Which she meant to sound like she was teasing him, but it sounded like Baxter. She looked at Easy and laughed so he’d know it was teasing, and even the laugh came out wrong.
Buddy joined in the laughter and pushed at Easy as if they were teenagers.
Easy looked away from Carol as if he were surprised and then right away looked back and grinned as if he couldn’t care less.
Carol blushed with shame. She’d said something mean. And worse, it was true—she didn’t want Easy in the kitchens disrupting her pitch for the money they needed to go forward.
“No,” Anna Rose said. “We need Easy. He is the best fisherman in our harbor and everyone will want to see he is with you. If only we could keep him from talking—you are right about that.”
Carol said, “Easy, forgive me. I want you in every room where we sell this business.”
She hoped he would say something that forgave her. He left her alone.
She said, “I’m sorry. I am sorry. I wish I hadn’t sounded mean.”
She didn’t care what everyone else was thinking. And then she had to move on.
She told everyone as quickly as she could about two guys arriving late in the day from Baxter Blume to sell off the new plant and set up the stock offering for the old plant. She arranged to meet Parks at the new plant in half an hour to talk to the women on the line there. She told everybody to keep in touch with one another and with her.
She said loudly, a battle cry, “To the kitchens.”
Parks picked it right up. “To the kitchens.”
They, all of them but Easy and Carol, went to their cars calling, “To the kitchens.”
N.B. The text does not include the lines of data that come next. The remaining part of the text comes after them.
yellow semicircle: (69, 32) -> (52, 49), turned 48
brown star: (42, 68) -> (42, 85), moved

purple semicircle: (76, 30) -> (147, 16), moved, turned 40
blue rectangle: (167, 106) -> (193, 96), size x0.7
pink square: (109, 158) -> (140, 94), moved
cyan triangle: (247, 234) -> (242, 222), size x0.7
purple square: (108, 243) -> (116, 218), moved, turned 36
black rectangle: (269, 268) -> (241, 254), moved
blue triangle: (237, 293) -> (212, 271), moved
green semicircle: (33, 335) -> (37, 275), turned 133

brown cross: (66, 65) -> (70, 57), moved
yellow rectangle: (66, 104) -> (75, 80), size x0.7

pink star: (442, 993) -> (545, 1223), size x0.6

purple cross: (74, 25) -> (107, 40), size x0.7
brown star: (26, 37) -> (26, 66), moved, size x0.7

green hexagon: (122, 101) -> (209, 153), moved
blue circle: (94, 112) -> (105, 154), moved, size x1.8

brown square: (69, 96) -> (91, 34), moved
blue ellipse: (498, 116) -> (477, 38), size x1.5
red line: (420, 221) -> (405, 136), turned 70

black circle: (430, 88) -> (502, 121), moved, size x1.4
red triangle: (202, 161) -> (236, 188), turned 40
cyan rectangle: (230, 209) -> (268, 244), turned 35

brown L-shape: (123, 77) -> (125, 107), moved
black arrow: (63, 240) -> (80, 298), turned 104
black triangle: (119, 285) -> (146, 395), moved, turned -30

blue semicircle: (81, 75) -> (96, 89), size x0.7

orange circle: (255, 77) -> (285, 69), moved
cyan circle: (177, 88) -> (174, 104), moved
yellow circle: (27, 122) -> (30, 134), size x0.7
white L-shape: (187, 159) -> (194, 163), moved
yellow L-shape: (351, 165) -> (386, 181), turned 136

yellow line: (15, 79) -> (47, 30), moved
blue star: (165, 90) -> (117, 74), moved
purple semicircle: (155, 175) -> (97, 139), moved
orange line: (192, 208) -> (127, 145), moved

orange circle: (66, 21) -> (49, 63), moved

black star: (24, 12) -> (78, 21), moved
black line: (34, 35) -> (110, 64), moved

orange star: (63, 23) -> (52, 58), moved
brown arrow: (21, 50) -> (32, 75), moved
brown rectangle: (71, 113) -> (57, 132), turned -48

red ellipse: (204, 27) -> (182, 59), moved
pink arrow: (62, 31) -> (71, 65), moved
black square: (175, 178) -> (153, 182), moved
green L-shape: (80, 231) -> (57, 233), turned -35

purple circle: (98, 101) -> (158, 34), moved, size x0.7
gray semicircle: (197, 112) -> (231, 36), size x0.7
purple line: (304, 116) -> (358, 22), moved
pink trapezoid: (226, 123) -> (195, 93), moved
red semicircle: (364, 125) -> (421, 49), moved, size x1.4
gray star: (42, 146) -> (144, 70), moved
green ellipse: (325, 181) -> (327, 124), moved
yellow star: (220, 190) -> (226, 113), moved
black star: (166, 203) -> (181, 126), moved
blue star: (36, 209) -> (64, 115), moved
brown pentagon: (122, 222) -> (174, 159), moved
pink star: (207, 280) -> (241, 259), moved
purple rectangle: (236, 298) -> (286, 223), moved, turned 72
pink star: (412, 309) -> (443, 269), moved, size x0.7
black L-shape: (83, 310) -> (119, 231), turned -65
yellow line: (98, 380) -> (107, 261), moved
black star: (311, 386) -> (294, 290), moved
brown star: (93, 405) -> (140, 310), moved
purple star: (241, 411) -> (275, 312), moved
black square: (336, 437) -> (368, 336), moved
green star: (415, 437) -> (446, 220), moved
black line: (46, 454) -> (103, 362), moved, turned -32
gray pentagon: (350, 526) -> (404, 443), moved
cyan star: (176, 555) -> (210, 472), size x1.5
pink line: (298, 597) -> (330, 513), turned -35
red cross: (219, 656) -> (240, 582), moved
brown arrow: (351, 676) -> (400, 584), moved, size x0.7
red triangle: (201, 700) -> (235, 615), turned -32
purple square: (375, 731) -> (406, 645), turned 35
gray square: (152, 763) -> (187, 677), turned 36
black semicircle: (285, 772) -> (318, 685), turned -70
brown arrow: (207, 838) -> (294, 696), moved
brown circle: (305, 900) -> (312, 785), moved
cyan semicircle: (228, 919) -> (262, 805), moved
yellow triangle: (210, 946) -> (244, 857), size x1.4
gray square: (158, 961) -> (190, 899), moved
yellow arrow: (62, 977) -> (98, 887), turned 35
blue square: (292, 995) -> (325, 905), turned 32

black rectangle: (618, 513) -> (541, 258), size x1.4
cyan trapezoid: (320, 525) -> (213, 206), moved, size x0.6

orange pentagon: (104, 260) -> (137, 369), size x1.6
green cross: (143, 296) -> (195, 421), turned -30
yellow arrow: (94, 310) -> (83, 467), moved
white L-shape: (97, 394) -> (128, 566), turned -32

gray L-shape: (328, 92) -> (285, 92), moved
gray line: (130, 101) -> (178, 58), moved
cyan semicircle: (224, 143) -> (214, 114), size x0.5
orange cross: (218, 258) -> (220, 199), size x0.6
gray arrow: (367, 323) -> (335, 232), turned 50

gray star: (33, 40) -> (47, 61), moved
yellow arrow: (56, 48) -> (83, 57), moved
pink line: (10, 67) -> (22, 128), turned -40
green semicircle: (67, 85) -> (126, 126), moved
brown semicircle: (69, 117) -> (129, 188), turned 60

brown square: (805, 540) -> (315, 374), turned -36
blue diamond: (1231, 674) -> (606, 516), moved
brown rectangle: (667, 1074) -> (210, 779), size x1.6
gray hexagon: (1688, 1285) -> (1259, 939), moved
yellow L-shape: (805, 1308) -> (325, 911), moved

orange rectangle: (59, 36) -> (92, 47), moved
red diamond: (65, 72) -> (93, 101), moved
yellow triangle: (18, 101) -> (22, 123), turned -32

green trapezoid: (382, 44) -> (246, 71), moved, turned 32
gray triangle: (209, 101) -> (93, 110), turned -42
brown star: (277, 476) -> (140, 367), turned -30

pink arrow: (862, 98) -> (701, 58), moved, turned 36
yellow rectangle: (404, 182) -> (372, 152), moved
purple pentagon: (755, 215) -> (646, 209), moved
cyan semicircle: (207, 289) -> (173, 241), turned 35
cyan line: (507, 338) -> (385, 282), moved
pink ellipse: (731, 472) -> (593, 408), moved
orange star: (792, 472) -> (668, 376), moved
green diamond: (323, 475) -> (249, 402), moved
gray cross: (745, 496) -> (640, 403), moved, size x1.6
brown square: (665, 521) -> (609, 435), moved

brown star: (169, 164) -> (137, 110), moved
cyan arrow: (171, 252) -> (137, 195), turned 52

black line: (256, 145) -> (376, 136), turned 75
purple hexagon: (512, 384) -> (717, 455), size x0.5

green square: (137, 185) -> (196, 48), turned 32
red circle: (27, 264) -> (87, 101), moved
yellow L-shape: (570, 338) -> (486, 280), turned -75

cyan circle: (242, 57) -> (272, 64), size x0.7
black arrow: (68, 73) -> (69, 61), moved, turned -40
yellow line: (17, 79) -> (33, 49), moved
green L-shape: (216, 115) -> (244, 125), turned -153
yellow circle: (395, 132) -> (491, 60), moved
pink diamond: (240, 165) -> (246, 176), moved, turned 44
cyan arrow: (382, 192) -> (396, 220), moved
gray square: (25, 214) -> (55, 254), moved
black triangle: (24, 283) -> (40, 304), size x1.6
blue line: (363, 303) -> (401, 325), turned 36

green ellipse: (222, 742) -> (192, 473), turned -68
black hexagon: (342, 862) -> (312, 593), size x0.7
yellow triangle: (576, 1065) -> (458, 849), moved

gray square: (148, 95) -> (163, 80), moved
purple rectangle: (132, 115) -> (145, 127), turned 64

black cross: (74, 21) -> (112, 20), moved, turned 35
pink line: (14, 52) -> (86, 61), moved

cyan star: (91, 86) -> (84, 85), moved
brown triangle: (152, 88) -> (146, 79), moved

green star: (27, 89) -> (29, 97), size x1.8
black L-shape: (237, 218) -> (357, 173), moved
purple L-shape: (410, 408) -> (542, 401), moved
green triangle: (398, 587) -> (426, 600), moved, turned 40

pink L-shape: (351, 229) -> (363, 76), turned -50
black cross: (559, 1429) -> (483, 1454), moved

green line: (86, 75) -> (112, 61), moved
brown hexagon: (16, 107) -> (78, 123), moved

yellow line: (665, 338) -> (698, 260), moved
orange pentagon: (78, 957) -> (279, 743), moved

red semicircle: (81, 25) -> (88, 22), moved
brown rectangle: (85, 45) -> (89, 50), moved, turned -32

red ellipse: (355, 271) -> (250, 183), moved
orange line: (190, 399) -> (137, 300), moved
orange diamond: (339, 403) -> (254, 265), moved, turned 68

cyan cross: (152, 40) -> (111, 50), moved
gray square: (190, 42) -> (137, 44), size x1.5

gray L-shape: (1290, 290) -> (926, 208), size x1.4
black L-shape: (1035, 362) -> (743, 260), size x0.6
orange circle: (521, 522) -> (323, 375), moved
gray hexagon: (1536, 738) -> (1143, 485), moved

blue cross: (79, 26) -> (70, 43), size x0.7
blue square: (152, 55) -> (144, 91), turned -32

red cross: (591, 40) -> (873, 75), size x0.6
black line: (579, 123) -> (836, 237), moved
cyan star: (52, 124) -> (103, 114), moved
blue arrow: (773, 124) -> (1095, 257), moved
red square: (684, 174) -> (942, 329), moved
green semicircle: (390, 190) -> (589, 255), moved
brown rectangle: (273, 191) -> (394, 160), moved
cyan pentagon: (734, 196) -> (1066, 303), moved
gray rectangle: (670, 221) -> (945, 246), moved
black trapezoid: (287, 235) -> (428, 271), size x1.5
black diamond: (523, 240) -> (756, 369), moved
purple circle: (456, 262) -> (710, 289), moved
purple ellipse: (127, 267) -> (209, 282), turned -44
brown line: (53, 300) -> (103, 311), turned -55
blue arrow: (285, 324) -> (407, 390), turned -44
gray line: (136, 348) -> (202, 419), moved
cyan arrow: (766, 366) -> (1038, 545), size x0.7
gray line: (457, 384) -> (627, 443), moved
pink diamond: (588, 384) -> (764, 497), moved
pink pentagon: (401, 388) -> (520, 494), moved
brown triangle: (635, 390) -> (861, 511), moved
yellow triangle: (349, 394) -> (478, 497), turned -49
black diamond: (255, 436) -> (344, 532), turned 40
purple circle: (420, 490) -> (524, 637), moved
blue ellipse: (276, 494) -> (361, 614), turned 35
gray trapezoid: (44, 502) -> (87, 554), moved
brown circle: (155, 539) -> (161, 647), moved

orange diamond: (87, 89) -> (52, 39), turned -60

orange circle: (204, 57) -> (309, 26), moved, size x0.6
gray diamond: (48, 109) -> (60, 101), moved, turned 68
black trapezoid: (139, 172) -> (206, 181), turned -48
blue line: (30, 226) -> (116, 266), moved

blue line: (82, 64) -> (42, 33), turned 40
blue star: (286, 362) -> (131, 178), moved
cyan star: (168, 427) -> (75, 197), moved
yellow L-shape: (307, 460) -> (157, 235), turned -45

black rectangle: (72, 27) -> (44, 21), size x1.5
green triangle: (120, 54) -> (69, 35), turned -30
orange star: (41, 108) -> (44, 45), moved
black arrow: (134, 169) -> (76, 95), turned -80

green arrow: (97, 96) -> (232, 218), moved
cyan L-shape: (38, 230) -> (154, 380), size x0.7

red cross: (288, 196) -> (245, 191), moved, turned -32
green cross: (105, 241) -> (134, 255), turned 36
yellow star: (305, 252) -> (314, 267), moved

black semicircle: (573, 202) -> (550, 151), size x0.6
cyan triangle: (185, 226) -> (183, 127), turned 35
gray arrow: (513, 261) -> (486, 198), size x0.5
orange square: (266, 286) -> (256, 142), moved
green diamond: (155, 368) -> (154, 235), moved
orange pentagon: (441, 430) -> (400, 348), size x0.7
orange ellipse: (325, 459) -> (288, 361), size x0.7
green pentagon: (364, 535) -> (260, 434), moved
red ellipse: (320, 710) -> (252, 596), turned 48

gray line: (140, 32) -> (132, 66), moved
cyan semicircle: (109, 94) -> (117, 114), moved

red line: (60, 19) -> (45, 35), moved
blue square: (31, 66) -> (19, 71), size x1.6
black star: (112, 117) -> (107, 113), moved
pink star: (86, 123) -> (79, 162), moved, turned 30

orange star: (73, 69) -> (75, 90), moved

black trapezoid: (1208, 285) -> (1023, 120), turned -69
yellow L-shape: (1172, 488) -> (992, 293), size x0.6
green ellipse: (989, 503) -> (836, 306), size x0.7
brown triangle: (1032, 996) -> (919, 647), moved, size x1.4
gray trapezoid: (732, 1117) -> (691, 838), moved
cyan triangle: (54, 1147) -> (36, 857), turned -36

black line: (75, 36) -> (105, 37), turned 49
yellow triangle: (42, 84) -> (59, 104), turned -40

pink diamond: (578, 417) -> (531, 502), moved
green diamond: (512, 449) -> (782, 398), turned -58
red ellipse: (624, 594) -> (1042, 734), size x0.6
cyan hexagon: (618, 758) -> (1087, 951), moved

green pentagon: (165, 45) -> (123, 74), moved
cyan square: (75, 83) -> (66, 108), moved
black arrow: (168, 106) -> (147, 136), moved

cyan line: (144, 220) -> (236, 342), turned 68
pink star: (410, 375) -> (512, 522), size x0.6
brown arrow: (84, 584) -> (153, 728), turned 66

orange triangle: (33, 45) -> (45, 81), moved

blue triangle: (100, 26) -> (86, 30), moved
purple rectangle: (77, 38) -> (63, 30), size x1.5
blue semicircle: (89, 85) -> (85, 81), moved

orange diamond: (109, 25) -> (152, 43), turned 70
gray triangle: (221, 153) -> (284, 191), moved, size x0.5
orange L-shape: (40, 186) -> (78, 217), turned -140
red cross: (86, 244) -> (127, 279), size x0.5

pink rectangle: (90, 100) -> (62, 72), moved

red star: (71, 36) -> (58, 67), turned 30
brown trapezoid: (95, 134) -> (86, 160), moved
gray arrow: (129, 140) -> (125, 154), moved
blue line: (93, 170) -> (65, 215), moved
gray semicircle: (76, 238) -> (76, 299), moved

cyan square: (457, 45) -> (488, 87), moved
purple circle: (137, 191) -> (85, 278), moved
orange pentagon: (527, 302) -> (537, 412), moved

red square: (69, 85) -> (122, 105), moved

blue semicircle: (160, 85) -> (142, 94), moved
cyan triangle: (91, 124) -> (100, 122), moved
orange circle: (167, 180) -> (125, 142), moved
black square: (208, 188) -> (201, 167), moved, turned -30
Carol walked next to Easy back along the narrow lane of sheds and the lobster building. Easy went in his lunging stride as if she were not there. He wore a green and blue plaid shirt over a black T-shirt, and he had on jeans and work boots, and Carol thought he belonged in this lane. He swung his boots; he swung the long bounce of his gait and the lengths of his arms.
Carol had a meeting in less than half an hour, and she walked fast the way she did. She was eager for her meeting, and yet this lane of decayed industrial waterfront was as gorgeous to her as the inside of the factory. Potholes held water from last night’s rain, and that water held the blue of the sky in oily iridescence.
She said, “Wait.”
He didn’t stop, and she said, “Please.”
She went half a dozen steps over to a corrugated wall that had been painted and faded to a surgical green only seven or eight feet up its twenty-foot height. The rest of the wall was battleship gray with chalk mottlings of bird splatter and brown runs of rust. She stood against the wall in her dark blue suit, and she spread her arms.
Easy looked at her, but she could not tell if he saw her. She was afraid that if he didn’t see her, no one who mattered would ever see her again. Dominic had seen her. She stayed where she was, as she was. She was a beauty in that lane, she had to be, and she closed her eyes. She heard his boots.
He put a callused finger on her lips. This was what Easy Parsons felt like. Before she could open her eyes, he kissed her. She didn’t even think to put her arms around him before he stopped and said, “You have a meeting at the new plant.” He didn’t laugh at that. She kissed him back, and he said, “Sooner or later,” and took her hand, and they walked around the rest of the harbor like that, holding hands.